# Does my bearded dragon need heat at night



## mandanmatt (Apr 8, 2014)

Hi
I have a 7/8 week old bearded dragon do i need to heat his viv at night the lowest temp i have has is 19.8c through the night 
Thanks for any info Matt


----------



## Marc2013 (Aug 5, 2013)

I turn everything off on a night and, i think my house lowest temps ive seen 

is about 17/18 and in the summer night temps stay around 22.

Australia temps in winter range between 14/18 so i wouldn't worry about keeping any heat on for them.

Hope this helps.


----------



## Marc2013 (Aug 5, 2013)

If we were in the winter it may be worth having some background heat just as it is a baby beardie.

But i dont think you will need it my opinion.


----------



## mandanmatt (Apr 8, 2014)

Thanks for the info
my mrs she seems to think hes going to die because all lights are off lol she has been in touch with the woman we had him off and she said you need a red bulb or a ceramic heater in there to heat at night which has made her worse


----------



## Marc2013 (Aug 5, 2013)

I no expert but aslong as it dosent get much colder i cant see a problem.

Despite the Sun loving Reptiles, Australia and deserts can still get abit chilly.

I can understand some people wanting a lil extra heat at night for the younger beardies.

But i believe the natural nigh time drop will be better for them to dictate climate or season, Hence why dragons can Brumate as they no the differ in colder or warmer seasons, Thats my opinion anyway lol

If having no extra heat at night was dangerous for the dragon think few people would be pointing it out by now, Like i say aslong as it dosent drop below 15 think you be fine.


----------



## mandanmatt (Apr 8, 2014)

Thanks for the info


----------



## Marc2013 (Aug 5, 2013)

No probs bud

Piece of advice try and get your young beardie to eat greens from young age,

As the yget older they meant to eat more veg than insects but as i got my two as adults i fond it very hard for them to eat any greens.

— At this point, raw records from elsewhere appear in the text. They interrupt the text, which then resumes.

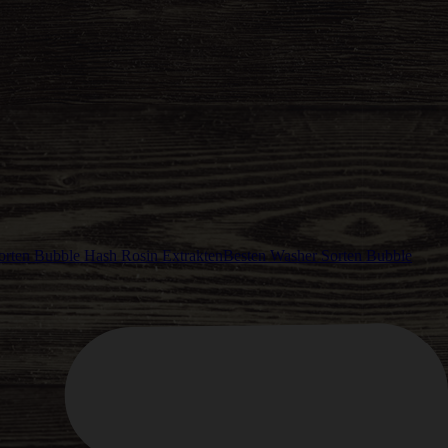
Besten Washer Sorten Bubble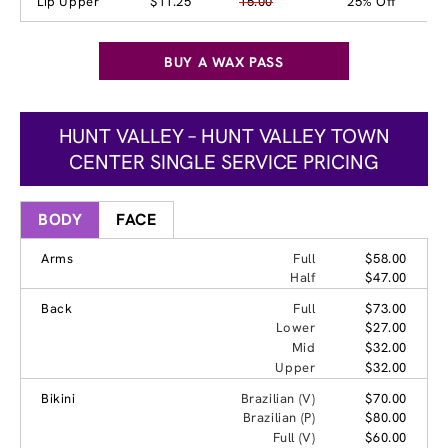
Lip Upper
$11.25
15.00
25% Off
BUY A WAX PASS
HUNT VALLEY – HUNT VALLEY TOWN
CENTER SINGLE SERVICE PRICING
BODY
FACE
Arms
Full
$58.00
Half
$47.00
Back
Full
$73.00
Lower
$27.00
Mid
$32.00
Upper
$32.00
Bikini
Brazilian (V)
$70.00
Brazilian (P)
$80.00
Full (V)
$60.00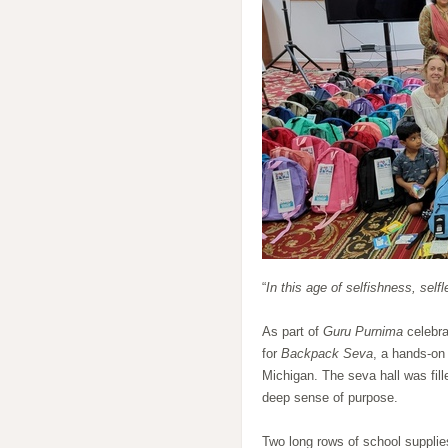
“
In this age of selfishness, selfl
As part of
Guru Purnima
celebra
for
Backpack Seva
, a hands-on
Michigan. The seva hall was fill
deep sense of purpose.
Two long rows of school suppli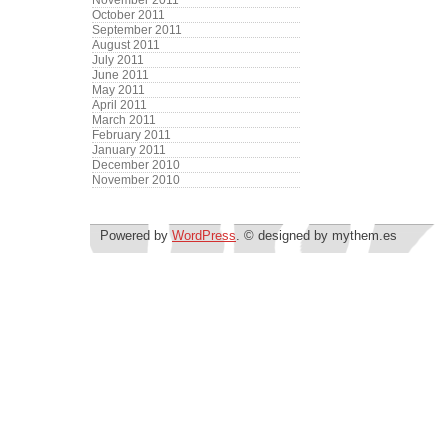
November 2011
October 2011
September 2011
August 2011
July 2011
June 2011
May 2011
April 2011
March 2011
February 2011
January 2011
December 2010
November 2010
Powered by
WordPress
. © designed by mythem.es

Starting from young age will make it easier long term, while giving them there varied diet.

Maybe veg one day another day insects etc


----------



## Jimmy Jukebox (Apr 21, 2014)

Just turn everything off, act as if it's the desert. It gets really warm during the day, and really cold at night, that's what happens.


----------



## RS Reptile Supplies (Sep 6, 2010)

You need to consider their natural habitat carefully. Although it does get to single figures very quickly in their natural range, they would also naturally retreat to burrows during this time. This means their natural temp range is nearer the high teens (in C) and if in rocks maybe even higher. 

So you do need to keep the temp at a reasonable level all the time. A good room temp should be enough, you can get away with lower if you have a tank in which there is good heat retention or a burrow. Personally I tend to try to retain a minimum of 20, but the best way to tell is simply to watch your beardie, if it moves towards the lamp every night then it is perhaps a little cold. Although temps are an excellent guide the animals behavior is generally better as your tank may lose heat faster than someone elses or retain it better.

All the best

Tim @ RS Reptile Supplies


----------